What you need to do:
Set down exactly, and only, the lines from the one with "幹細胞上清液注入療法（歯髄・脂肪）" to the final line of the entries, both included.

Provided records:
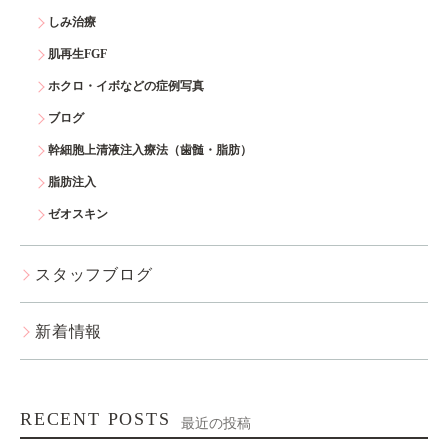
しみ治療
肌再生FGF
ホクロ・イボなどの症例写真
ブログ
幹細胞上清液注入療法（歯髄・脂肪）
脂肪注入
ゼオスキン
スタッフブログ
新着情報
RECENT POSTS
最近の投稿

Reply:
幹細胞上清液注入療法（歯髄・脂肪）
脂肪注入
ゼオスキン
スタッフブログ
新着情報
RECENT POSTS
最近の投稿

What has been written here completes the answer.